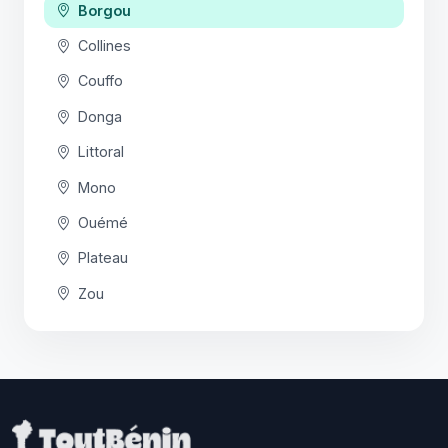
Borgou
Collines
Couffo
Donga
Littoral
Mono
Ouémé
Plateau
Zou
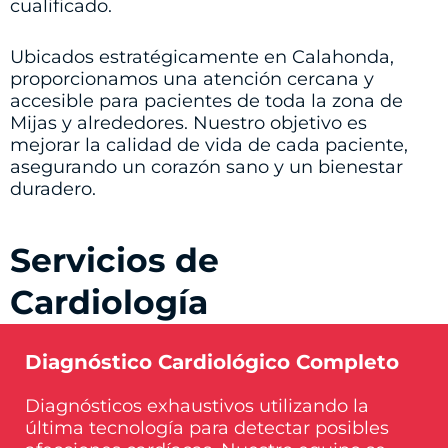
cualificado.
Ubicados estratégicamente en Calahonda,
proporcionamos una atención cercana y
accesible para pacientes de toda la zona de
Mijas y alrededores. Nuestro objetivo es
mejorar la calidad de vida de cada paciente,
asegurando un corazón sano y un bienestar
duradero.
Servicios de
Cardiología
Diagnóstico Cardiológico Completo
Diagnósticos exhaustivos utilizando la
última tecnología para detectar posibles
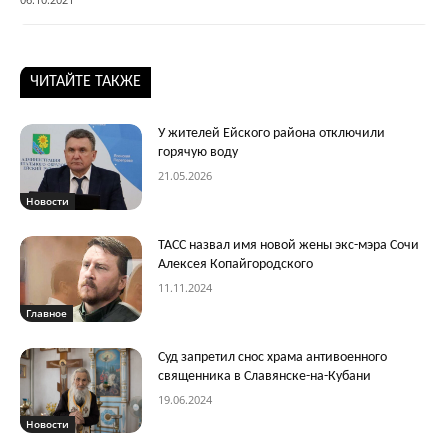
ЧИТАЙТЕ ТАКЖЕ
У жителей Ейского района отключили
горячую воду
21.05.2026
Новости
ТАСС назвал имя новой жены экс-мэра Сочи
Алексея Копайгородского
11.11.2024
Главное
Суд запретил снос храма антивоенного
священника в Славянске-на-Кубани
19.06.2024
Новости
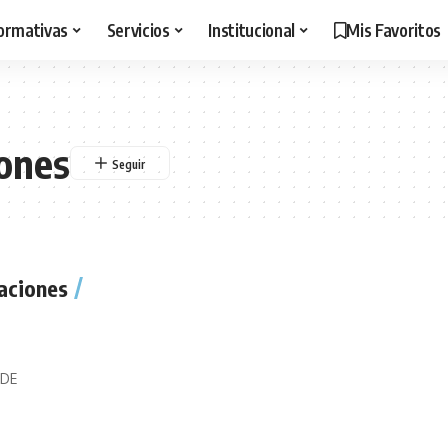
ormativas
Servicios
Institucional
Mis Favoritos
iones
raciones
 DE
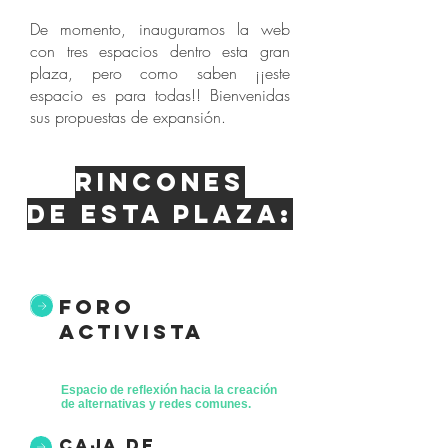
De momento, inauguramos la web
con tres espacios dentro esta gran
plaza, pero como saben ¡¡este
espacio es para todas!! Bienvenidas
sus propuestas de expansión.
Rincones
de esta plaza:
foro
activista
Espacio de reflexión hacia la creación
de alternativas y redes comunes.
caja de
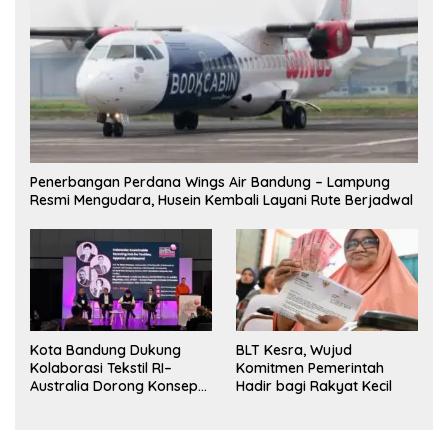
Penerbangan Perdana Wings Air Bandung – Lampung
Resmi Mengudara, Husein Kembali Layani Rute Berjadwal
Kota Bandung Dukung
BLT Kesra, Wujud
Kolaborasi Tekstil RI–
Komitmen Pemerintah
Australia Dorong Konsep
Hadir bagi Rakyat Kecil
“Designed in Australia,
Crafted in Indonesia”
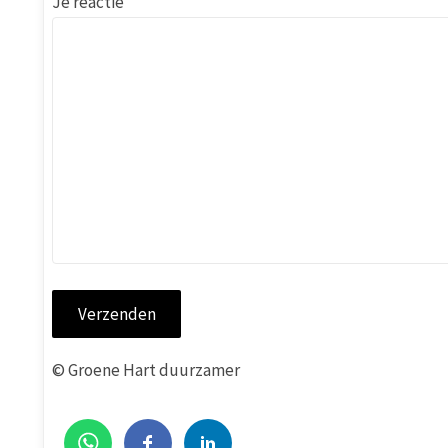
Je reactie
© Groene Hart duurzamer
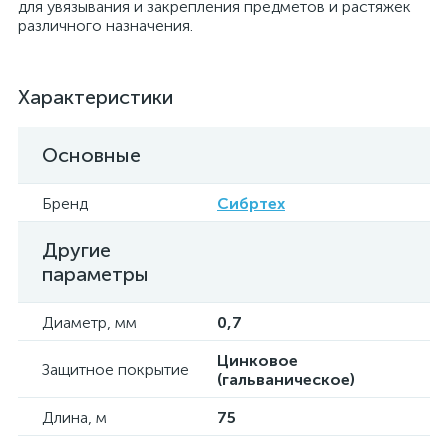
для увязывания и закрепления предметов и растяжек
различного назначения.
Характеристики
Основные
Бренд
Сибртех
Другие
параметры
Диаметр, мм
0,7
Цинковое
Защитное покрытие
(гальваническое)
Длина, м
75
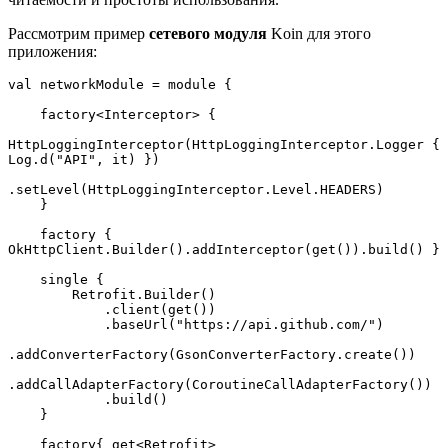
Рассмотрим пример
сетевого модуля
Koin для этого
приложения:
val networkModule = module {
    factory<Interceptor> {
HttpLoggingInterceptor(HttpLoggingInterceptor.Logger { 
Log.d("API", it) })
.setLevel(HttpLoggingInterceptor.Level.HEADERS)
    }
    factory { 
OkHttpClient.Builder().addInterceptor(get()).build() }
    single {
        Retrofit.Builder()
            .client(get())
            .baseUrl("https://api.github.com/")
.addConverterFactory(GsonConverterFactory.create())
.addCallAdapterFactory(CoroutineCallAdapterFactory())
            .build()
    }
    factory{ get<Retrofit>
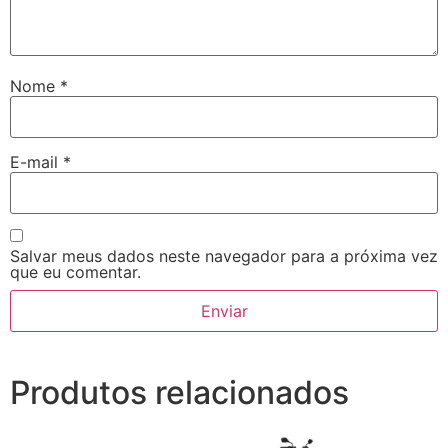
Nome
*
E-mail
*
Salvar meus dados neste navegador para a próxima vez
que eu comentar.
Produtos relacionados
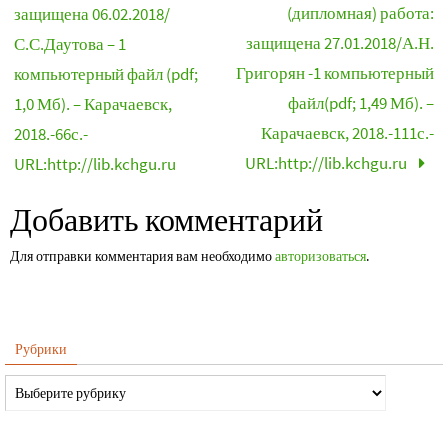
(дипломная) работа:
защищена 06.02.2018/
защищена 27.01.2018/А.Н.
С.С.Даутова – 1
Григорян -1 компьютерный
компьютерный файл (pdf;
файл(pdf; 1,49 Мб). –
1,0 Мб). – Карачаевск,
Карачаевск, 2018.-111с.-
2018.-66с.-
URL:http://lib.kchgu.ru
URL:http://lib.kchgu.ru
Добавить комментарий
Для отправки комментария вам необходимо
авторизоваться
.
Рубрики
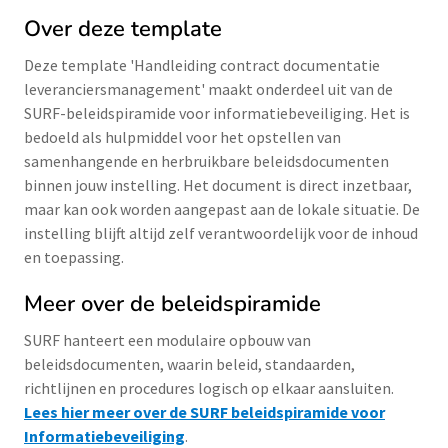
Over deze template
Deze template 'Handleiding contract documentatie
leveranciersmanagement' maakt onderdeel uit van de
SURF-beleidspiramide voor informatiebeveiliging. Het is
bedoeld als hulpmiddel voor het opstellen van
samenhangende en herbruikbare beleidsdocumenten
binnen jouw instelling. Het document is direct inzetbaar,
maar kan ook worden aangepast aan de lokale situatie. De
instelling blijft altijd zelf verantwoordelijk voor de inhoud
en toepassing.
Meer over de beleidspiramide
SURF hanteert een modulaire opbouw van
beleidsdocumenten, waarin beleid, standaarden,
richtlijnen en procedures logisch op elkaar aansluiten.
Lees hier meer over de SURF beleidspiramide voor
Informatiebeveiliging
.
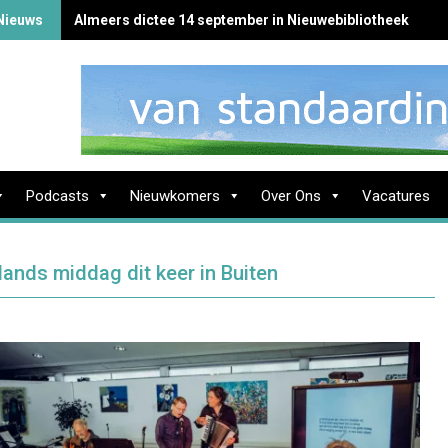
Nieuws
Almeers dictee 14 september in Nieuwebibliotheek
Podcasts
Nieuwkomers
Over Ons
Vacatures
lands middag dit keer in Buiten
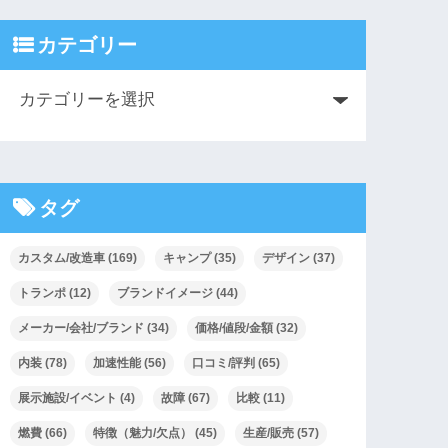
カテゴリー
タグ
カスタム/改造車
(169)
キャンプ
(35)
デザイン
(37)
トランポ
(12)
ブランドイメージ
(44)
メーカー/会社/ブランド
(34)
価格/値段/金額
(32)
内装
(78)
加速性能
(56)
口コミ/評判
(65)
展示施設/イベント
(4)
故障
(67)
比較
(11)
燃費
(66)
特徴（魅力/欠点）
(45)
生産/販売
(57)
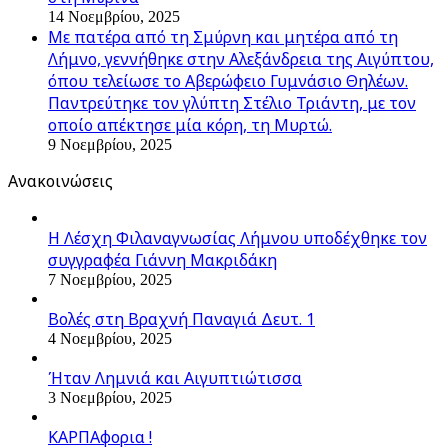
14 Νοεμβρίου, 2025
Με πατέρα από τη Σμύρνη και μητέρα από τη
Λήμνο, γεννήθηκε στην Αλεξάνδρεια της Αιγύπτου,
όπου τελείωσε το Αβερώφειο Γυμνάσιο Θηλέων.
Παντρεύτηκε τον γλύπτη Στέλιο Τριάντη, με τον
οποίο απέκτησε μία κόρη, τη Μυρτώ.
9 Νοεμβρίου, 2025
Ανακοινώσεις
Η Λέσχη Φιλαναγνωσίας Λήμνου υποδέχθηκε τον
συγγραφέα Γιάννη Μακριδάκη
7 Νοεμβρίου, 2025
Βολές στη Βραχνή Παναγιά Δευτ. 1
4 Νοεμβρίου, 2025
Ήταν Λημνιά και Αιγυπτιώτισσα
3 Νοεμβρίου, 2025
ΚΑΡΠΑφορια !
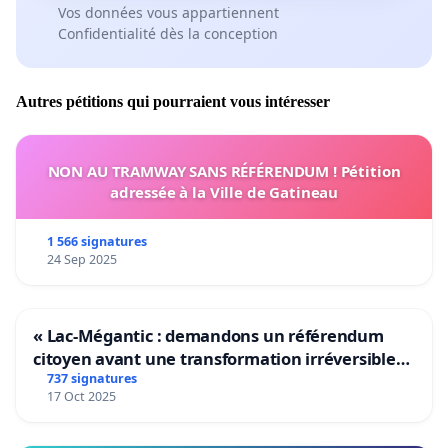
Vos données vous appartiennent
Confidentialité dès la conception
Autres pétitions qui pourraient vous intéresser
NON AU TRAMWAY SANS RÉFÉRENDUM ! Pétition
adressée à la Ville de Gatineau
1 566 signatures
24 Sep 2025
« Lac-Mégantic : demandons un référendum
citoyen avant une transformation irréversible
de notre territoire »
737 signatures
17 Oct 2025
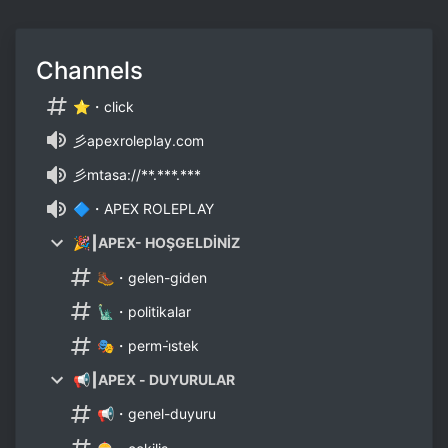
Channels
⭐・click
⼺apexroleplay.com
⼺mtasa://**.***.***
🔷・APEX ROLEPLAY
🎉┃APEX- HOŞGELDİNİZ
🥾・gelen-giden
🗽・politikalar
🎭・perm-i̇stek
📢┃APEX - DUYURULAR
📢・genel-duyuru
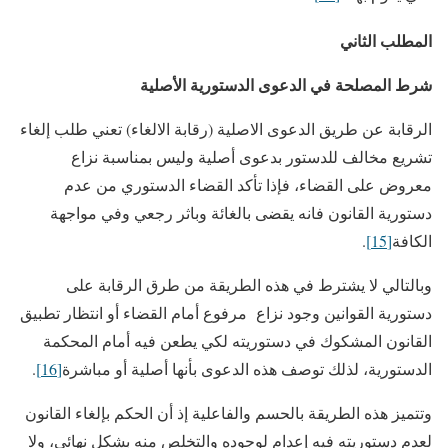
المطلب الثاني
شرط المصلحة في الدعوى الدستورية الأصلية
الرقابة عن طريق الدعوى الاصلية (رقابة الالغاء) تعني طلب إلغاء
تشريع مخالف للدستور بدعوى أصلية وليس بمناسبة نزاع
معروض على القضاء، فإذا تأكد القضاء الدستوري من عدم
دستورية القانون فانه يقضى بالغائة وباثر رجعي وفي مواجهة
الكافة
[15]
.
وبالتالي لا يشترط في هذه الطريقة من طرق الرقابة على
دستورية القوانين وجود نزاع مرفوع أمام القضاء أو انتظار تطبيق
القانون المشكوك في دستوريته لكي يطعن فيه أمام المحكمة
الدستورية، لذلك توصف هذه الدعوى بأنها أصلية أو مباشرة
[16]
.
وتتميز هذه الطريقة بالحسم والفاعلية إذ أن الحكم بإلغاء القانون
لعدم دستوريته فيه إعدام لوجوده والتخلص منه بشكل نهائي، ولا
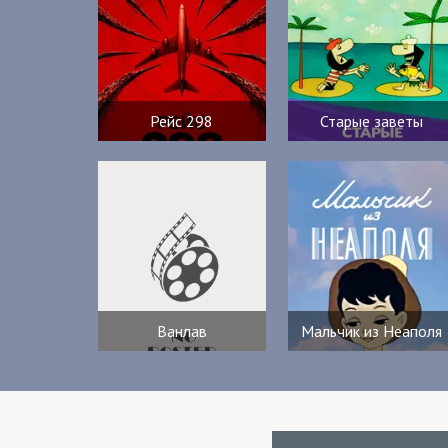
Рейс 298
Старые заветы
Ванлав
Мальчик из Неаполя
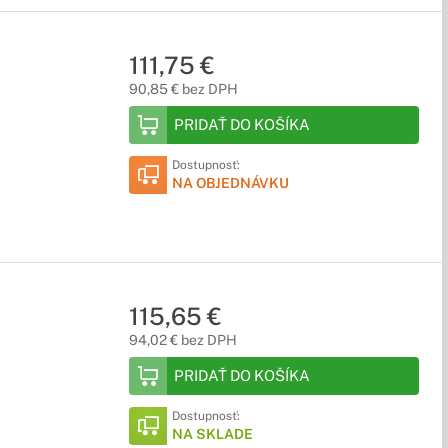
111,75 €
90,85 € bez DPH
PRIDAŤ DO KOŠÍKA
Dostupnosť:
NA OBJEDNÁVKU
115,65 €
94,02 € bez DPH
PRIDAŤ DO KOŠÍKA
Dostupnosť:
NA SKLADE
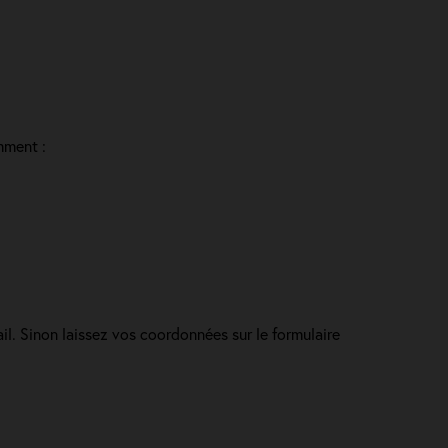
mment :
il. Sinon laissez vos coordonnées sur le formulaire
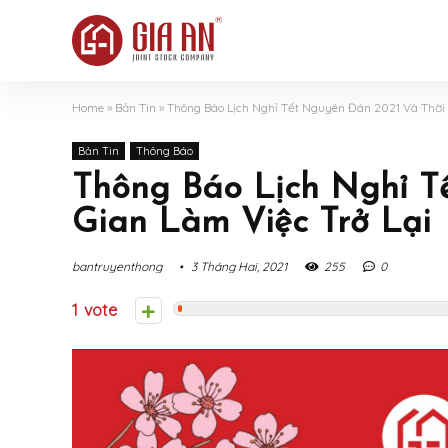
Home
»
Bản Tin
»
Thông Báo Lịch Nghỉ Tết Nguyên Đán 2021 Và Thời 
Bản Tin
Thông Báo
Thông Báo Lịch Nghỉ T
Gian Làm Việc Trở Lại
bantruyenthong
3 Tháng Hai, 2021
255
0
1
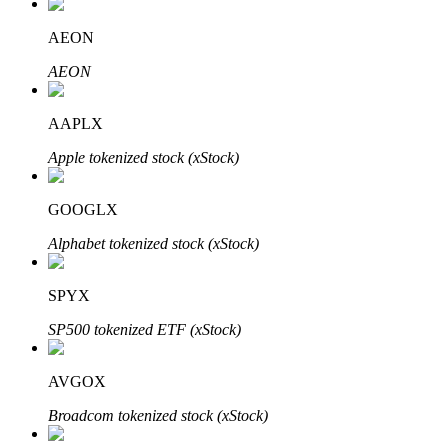
AEON
AEON
Parceiros Bitrue
AAPLX
Apple tokenized stock (xStock)
GOOGLX
Alphabet tokenized stock (xStock)
SPYX
Afiliados Bitrue
SP500 tokenized ETF (xStock)
Até 65% de comissões!
AVGOX
Broadcom tokenized stock (xStock)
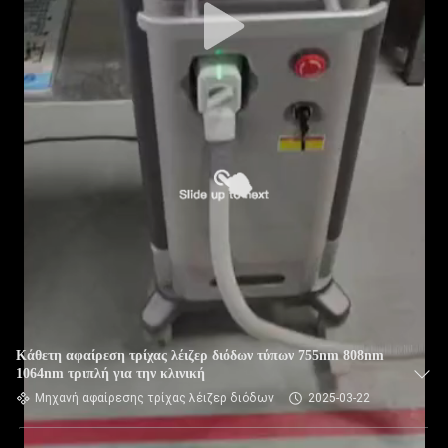
Κάθετη αφαίρεση τρίχας λέιζερ διόδων τύπων 755nm 808nm
1064nm τριπλή για την κλινική
Μηχανή αφαίρεσης τρίχας λέιζερ διόδων
2025-03-22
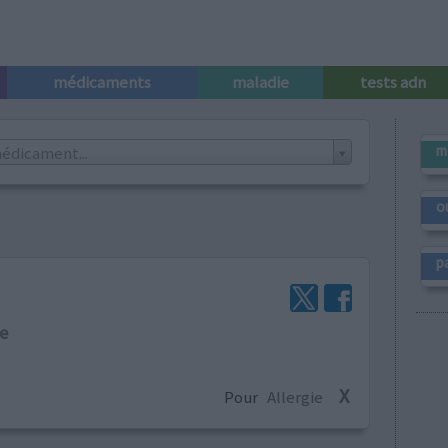
médicaments
maladie
tests adn
m
édicament...
o
p
e
X
Pour
Allergie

· · ·

In the entries above, tally the lines that include the string "نزاع". Give the figure only.

2